** Opening RECORDS SUPPLIED block **

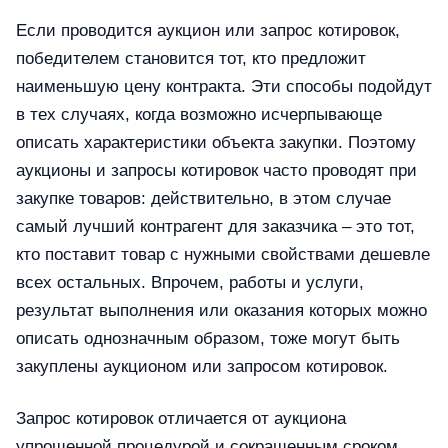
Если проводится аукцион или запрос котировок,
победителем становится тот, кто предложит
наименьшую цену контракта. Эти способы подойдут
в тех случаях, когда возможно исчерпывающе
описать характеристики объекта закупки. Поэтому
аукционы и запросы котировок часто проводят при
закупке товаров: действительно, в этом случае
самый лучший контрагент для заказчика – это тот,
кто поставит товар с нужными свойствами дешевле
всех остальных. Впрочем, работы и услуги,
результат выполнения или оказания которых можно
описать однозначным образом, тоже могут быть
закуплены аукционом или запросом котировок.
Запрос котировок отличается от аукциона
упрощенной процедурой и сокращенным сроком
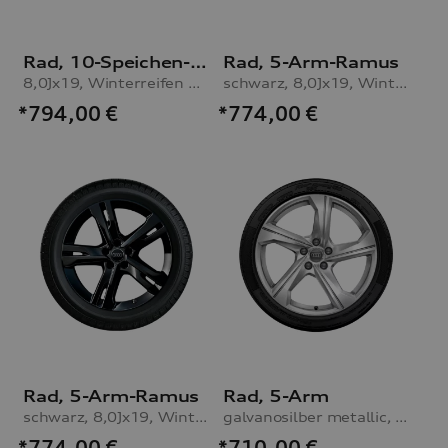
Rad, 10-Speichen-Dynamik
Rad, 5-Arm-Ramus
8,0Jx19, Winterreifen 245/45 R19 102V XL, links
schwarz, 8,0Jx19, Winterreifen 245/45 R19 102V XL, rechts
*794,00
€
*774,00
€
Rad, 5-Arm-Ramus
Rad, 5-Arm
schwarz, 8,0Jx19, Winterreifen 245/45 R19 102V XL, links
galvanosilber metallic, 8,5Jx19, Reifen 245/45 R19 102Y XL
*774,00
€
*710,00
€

** Closing RECORDS SUPPLIED block **
** Opening RECORDS SUPPLIED block **

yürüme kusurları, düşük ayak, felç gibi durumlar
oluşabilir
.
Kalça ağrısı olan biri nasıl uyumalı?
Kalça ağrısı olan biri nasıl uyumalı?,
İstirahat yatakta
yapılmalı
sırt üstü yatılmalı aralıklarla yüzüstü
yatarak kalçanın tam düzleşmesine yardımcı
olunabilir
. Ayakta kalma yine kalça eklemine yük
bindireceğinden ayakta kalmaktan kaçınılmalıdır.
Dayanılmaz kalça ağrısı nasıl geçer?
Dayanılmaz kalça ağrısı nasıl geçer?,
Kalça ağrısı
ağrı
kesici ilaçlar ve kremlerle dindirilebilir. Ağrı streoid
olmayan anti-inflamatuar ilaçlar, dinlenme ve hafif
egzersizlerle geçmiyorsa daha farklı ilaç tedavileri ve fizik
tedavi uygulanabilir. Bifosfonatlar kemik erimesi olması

** Closing RECORDS SUPPLIED block **

## DIRECTIONS
Where a line of the entries contains "links", report that line.

## WRITTEN ANSWER
8,0Jx19, Winterreifen 245/45 R19 102V XL, links
schwarz, 8,0Jx19, Winterreifen 245/45 R19 102V XL, links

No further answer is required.